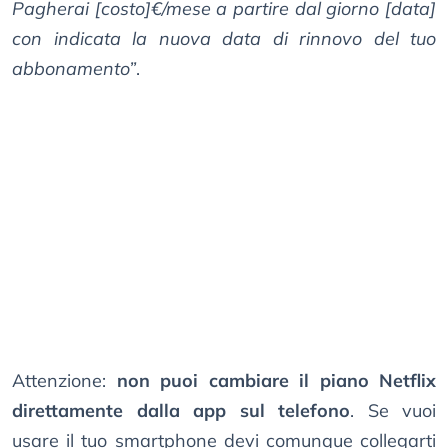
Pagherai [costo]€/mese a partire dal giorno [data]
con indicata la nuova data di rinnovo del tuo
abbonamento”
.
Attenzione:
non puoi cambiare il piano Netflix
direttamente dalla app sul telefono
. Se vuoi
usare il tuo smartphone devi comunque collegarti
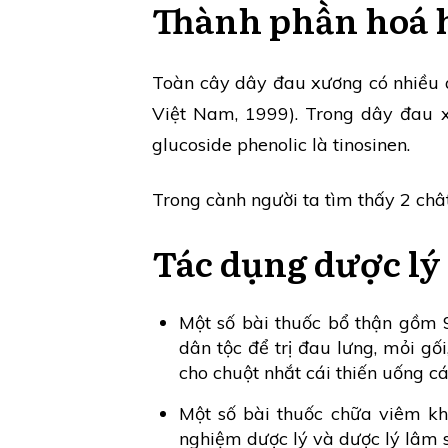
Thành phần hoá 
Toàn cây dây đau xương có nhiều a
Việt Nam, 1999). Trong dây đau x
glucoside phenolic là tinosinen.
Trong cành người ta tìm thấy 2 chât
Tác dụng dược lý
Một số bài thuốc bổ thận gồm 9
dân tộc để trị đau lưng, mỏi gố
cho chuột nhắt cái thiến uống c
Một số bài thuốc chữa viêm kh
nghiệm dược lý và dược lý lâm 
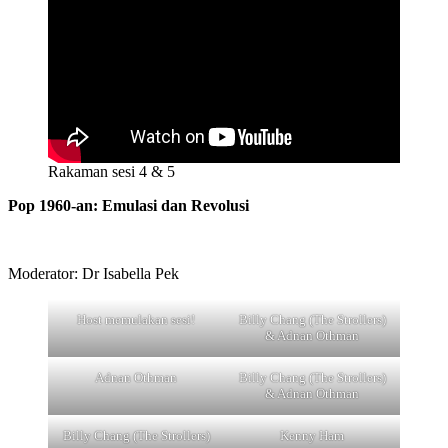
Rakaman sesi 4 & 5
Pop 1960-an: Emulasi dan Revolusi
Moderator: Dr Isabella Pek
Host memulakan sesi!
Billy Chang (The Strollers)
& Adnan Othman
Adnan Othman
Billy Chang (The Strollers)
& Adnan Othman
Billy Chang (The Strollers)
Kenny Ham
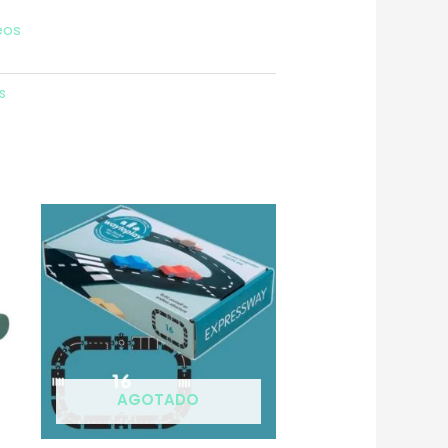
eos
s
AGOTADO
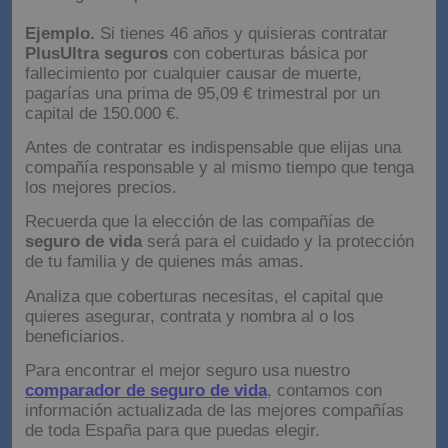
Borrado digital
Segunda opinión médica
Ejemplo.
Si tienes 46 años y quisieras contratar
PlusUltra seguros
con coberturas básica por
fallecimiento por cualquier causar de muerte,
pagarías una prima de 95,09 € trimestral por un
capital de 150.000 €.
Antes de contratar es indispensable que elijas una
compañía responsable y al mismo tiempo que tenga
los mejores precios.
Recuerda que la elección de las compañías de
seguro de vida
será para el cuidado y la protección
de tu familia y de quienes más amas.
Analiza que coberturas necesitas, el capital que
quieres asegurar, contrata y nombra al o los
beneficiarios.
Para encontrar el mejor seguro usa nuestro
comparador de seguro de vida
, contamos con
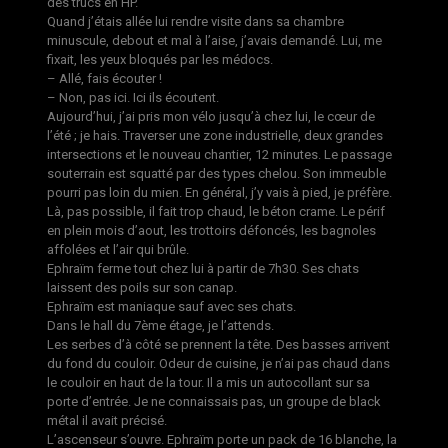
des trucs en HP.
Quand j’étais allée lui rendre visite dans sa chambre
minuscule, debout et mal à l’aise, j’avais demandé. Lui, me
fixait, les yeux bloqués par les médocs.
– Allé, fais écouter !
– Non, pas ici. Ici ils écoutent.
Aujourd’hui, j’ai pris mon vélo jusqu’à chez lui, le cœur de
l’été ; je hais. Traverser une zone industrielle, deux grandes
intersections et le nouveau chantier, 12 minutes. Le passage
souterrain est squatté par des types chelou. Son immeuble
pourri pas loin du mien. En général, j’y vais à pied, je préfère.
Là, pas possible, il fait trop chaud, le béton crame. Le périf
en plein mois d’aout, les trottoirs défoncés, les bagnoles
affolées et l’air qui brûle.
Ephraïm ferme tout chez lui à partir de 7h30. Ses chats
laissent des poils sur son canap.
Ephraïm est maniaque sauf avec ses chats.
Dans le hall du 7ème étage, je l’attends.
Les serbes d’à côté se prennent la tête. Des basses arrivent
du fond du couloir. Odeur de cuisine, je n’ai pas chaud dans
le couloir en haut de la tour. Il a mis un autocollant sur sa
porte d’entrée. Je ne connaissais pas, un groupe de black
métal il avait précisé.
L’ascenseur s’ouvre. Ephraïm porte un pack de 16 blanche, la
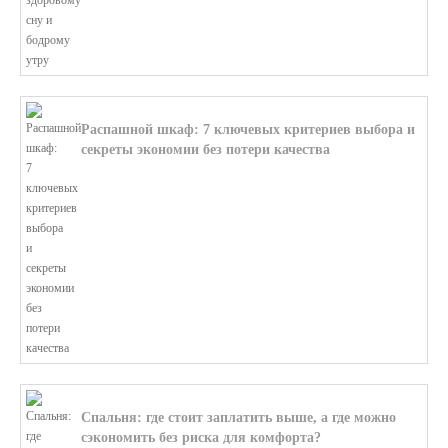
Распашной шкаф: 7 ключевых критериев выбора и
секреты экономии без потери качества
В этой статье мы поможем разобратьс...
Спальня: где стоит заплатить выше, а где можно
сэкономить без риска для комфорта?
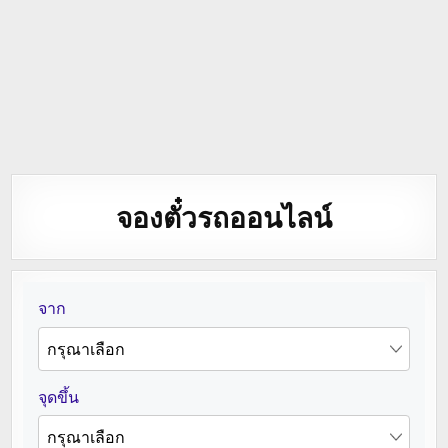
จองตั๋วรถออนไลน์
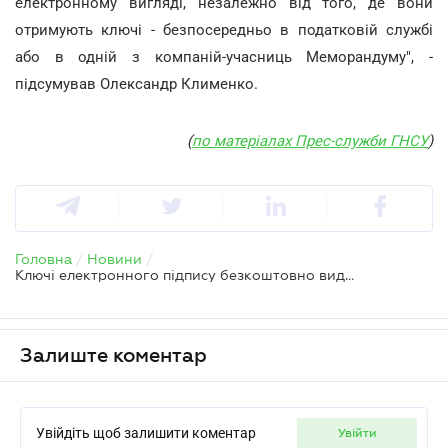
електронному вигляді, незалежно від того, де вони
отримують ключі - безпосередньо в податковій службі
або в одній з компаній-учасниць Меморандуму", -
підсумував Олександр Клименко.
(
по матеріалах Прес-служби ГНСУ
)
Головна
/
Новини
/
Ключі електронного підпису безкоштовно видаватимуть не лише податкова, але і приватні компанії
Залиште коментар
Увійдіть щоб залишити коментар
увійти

**WORK ORDER**
Out of the entries, report each line that contains the word "коментар".

**SOLUTION**
Залиште коментар
Увійдіть щоб залишити коментар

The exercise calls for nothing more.